What the task requires —
Repeat verbatim each line from the line with "telefone ou WhatsApp: (61) 3034-8685." to the end of the entries. Pictures do not belong in the copy.

Dataset entries

'''

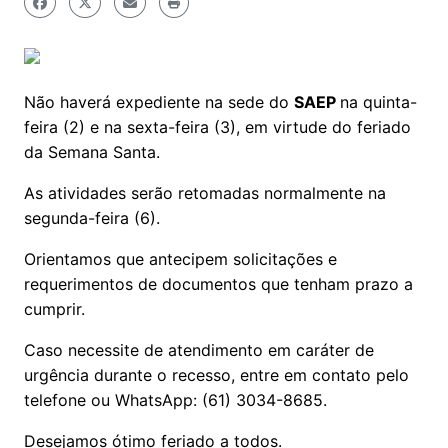
Não haverá expediente na sede do
SAEP
na quinta-
feira (2) e na sexta-feira (3), em virtude do feriado
da Semana Santa.
As atividades serão retomadas normalmente na
segunda-feira (6).
Orientamos que antecipem solicitações e
requerimentos de documentos que tenham prazo a
cumprir.
Caso necessite de atendimento em caráter de
urgência durante o recesso, entre em contato pelo
telefone ou WhatsApp: (61) 3034-8685.
Desejamos ótimo feriado a todos.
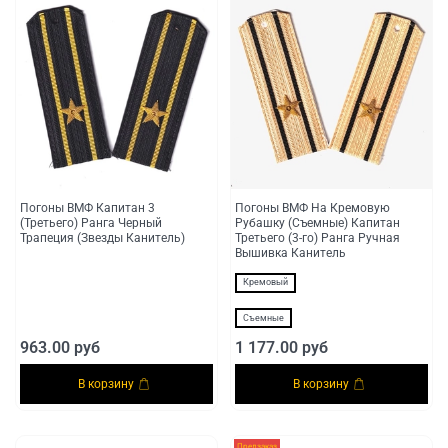
Погоны ВМФ Капитан 3
Погоны ВМФ На Кремовую
(Третьего) Ранга Черный
Рубашку (Съемные) Капитан
Трапеция (Звезды Канитель)
Третьего (3-го) Ранга Ручная
Вышивка Канитель
Кремовый
Съемные
963.00 руб
1 177.00 руб
В корзину
В корзину
Предзаказ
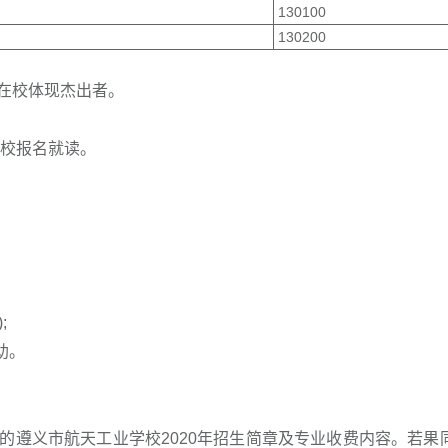
130100
130200
在校体现杰出者。
到校报名就读。
;
助。
的遵义市航天工业学校2020年招生简章及专业收费内容。若果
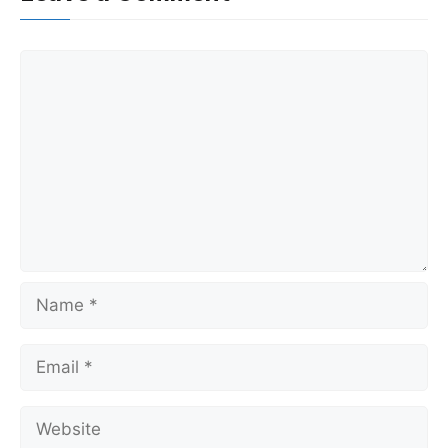
Comment
Name
Email
Website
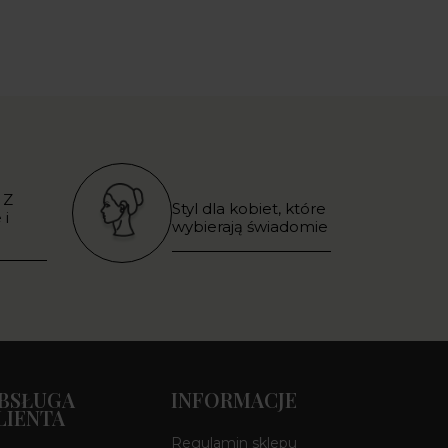
 Z
Styl dla kobiet, które
 i
wybierają świadomie
BSŁUGA
INFORMACJE
LIENTA
Regulamin sklepu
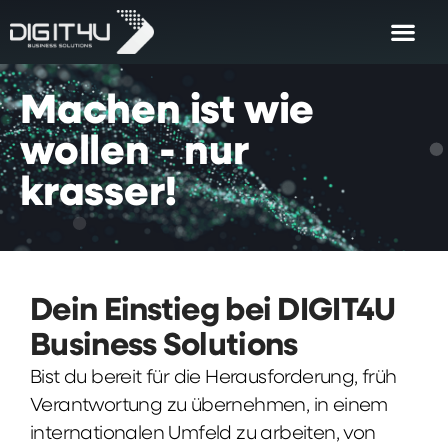
Machen
ist
wie
wollen
-
nur
krasser!
Dein Einstieg bei DIGIT4U
Business Solutions
Bist du bereit für die Herausforderung, früh
Verantwortung zu übernehmen, in einem
internationalen Umfeld zu arbeiten, von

'''

Exercise output —
telefone ou WhatsApp: (61) 3034-8685.
Desejamos ótimo feriado a todos.
Погоны ВМФ Капитан 3
Погоны ВМФ На Кремовую
(Третьего) Ранга Черный
Рубашку (Съемные) Капитан
Трапеция (Звезды Канитель)
Третьего (3-го) Ранга Ручная
Вышивка Канитель
Кремовый
Съемные
963.00 руб
1 177.00 руб
В корзину
В корзину
Предзаказ
130100
130200
在校体现杰出者。
到校报名就读。
;
助。
的遵义市航天工业学校2020年招生简章及专业收费内容。若果
Comment
Name
Email
Website
 Z
Styl dla kobiet, które
 i
wybierają świadomie
BSŁUGA
INFORMACJE
LIENTA
Regulamin sklepu
Machen
ist
wie
wollen
-
nur
krasser!
Dein Einstieg bei DIGIT4U
Business Solutions
Bist du bereit für die Herausforderung, früh
Verantwortung zu übernehmen, in einem
internationalen Umfeld zu arbeiten, von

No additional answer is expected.